#### [Assignment]
Would you copy each line of the data below that has "process"?

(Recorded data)
:::
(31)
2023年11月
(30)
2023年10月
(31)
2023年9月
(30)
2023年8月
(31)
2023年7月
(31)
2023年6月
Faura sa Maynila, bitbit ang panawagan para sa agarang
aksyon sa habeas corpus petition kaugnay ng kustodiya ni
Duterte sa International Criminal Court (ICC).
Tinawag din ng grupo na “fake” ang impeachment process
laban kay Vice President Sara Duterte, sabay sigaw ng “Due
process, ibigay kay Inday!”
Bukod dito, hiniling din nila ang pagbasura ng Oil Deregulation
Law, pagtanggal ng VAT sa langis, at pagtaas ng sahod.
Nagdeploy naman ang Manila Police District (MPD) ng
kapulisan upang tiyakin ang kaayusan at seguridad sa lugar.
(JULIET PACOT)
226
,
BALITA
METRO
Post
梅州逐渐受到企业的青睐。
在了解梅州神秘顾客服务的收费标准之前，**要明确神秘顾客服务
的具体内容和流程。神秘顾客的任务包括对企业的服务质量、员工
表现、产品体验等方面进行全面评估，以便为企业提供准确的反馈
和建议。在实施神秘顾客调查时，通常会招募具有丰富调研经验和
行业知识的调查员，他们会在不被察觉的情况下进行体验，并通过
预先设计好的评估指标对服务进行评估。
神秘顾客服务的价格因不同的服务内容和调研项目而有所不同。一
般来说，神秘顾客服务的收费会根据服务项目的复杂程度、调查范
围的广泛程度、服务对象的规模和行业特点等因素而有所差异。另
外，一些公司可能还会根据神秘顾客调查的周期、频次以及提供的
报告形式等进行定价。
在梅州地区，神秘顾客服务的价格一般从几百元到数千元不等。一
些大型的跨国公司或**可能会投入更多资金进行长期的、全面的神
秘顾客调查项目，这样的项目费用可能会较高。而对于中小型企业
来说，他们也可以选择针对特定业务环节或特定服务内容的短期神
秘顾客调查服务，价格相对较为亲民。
:::
#### [Exercise output]
Tinawag din ng grupo na “fake” ang impeachment process
process, ibigay kay Inday!”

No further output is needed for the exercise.